Using the DuckDB connection, count the total visitors who could have booked a premium trek (huayna_potosi or cordillera_real) on each page version. How large is the sample for each group?

With about 180 visitors per page version for premium treks combined, the test has limited statistical power for this subgroup. A meaningful difference might exist but the sample is too small to detect it reliably. This does not mean the premium trek decline is not real -- it means the test cannot prove it with confidence.

Direct AI to discuss what sample size Marco would need to detect a meaningful difference in premium trek bookings. This is a forward-looking recommendation, not a verdict on the current data.

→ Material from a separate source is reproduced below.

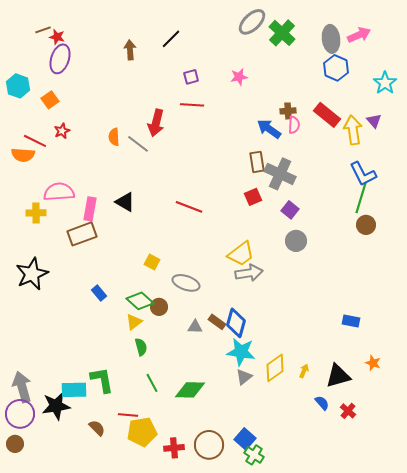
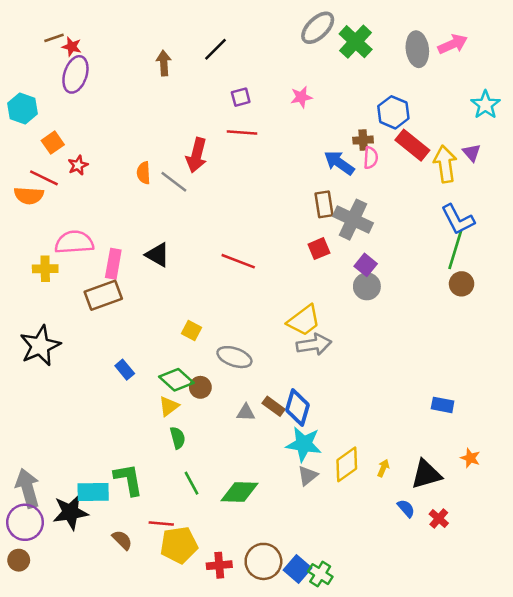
blue hexagon: (336, 68) -> (393, 112), moved
orange square: (50, 100) -> (53, 143), moved
gray circle: (296, 241) -> (367, 286), moved
blue square: (245, 439) -> (298, 569), moved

Step 5: Synthesise the confounds

You have identified three confounds. Each changes the interpretation differently:

  1. Ad budget shift (week 3) -- threatens internal validity. Paid ad visitors increased mid-experiment, inflating the apparent page B advantage. When isolated to organic visitors, the effect shrinks.
  2. Pricing display difference -- likely explains the premium trek decline. The new page hides group discounts that make premium treks attractive. This is a page design issue, but it is specific to the pricing layout, not the overall redesign.
  3. Language limitation -- limits generalizability. Results apply only to English-language visitors. Spanish and French visitors were not tested.

Each confound operates independently. The ad budget shift inflated the overall effect. The pricing display drove the premium trek decline. The language limitation constrains who the results apply to.

The honest summary: the new page probably does improve overall bookings for English-language visitors, but the effect is smaller than the headline number suggests. The premium trek decline is likely caused by the pricing display, not the page design itself.

Step 6: Verify the confound analysis

Use meta-prompting one more time. You've done the segmented analysis and catalogued the confounds. Check your work:

Here's my analysis of the confounding factors in this A/B test: (1) an ad budget increase mid-test changed the traffic composition, (2) a pricing display difference between page versions explains the premium trek decline, (3) the test only covered English-language visitors. What am I missing? What other threats to validity should I consider?

AI may surface additional threats: seasonal effects during the 60-day window, differences in visitor behavior by day of week, whether the randomization was truly random, or whether repeat visitors were counted multiple times. Some of these you can check with the data. Others are limitations you acknowledge in the report.

The verification extends to the interfaces between different parts of the analysis. Does the metric definition you chose in Unit 2 match what the tests computed in Unit 3? Does the organic-only segmentation use the same metric definition? When different parts of an analysis are handled in different sessions or with different tools, the connections between them are where errors hide.

✓ Check

✓ Check: The organic-only conversion rate difference should be smaller than the overall difference (removing the ad traffic effect). The first-two-weeks analysis should show a similar but noisier pattern.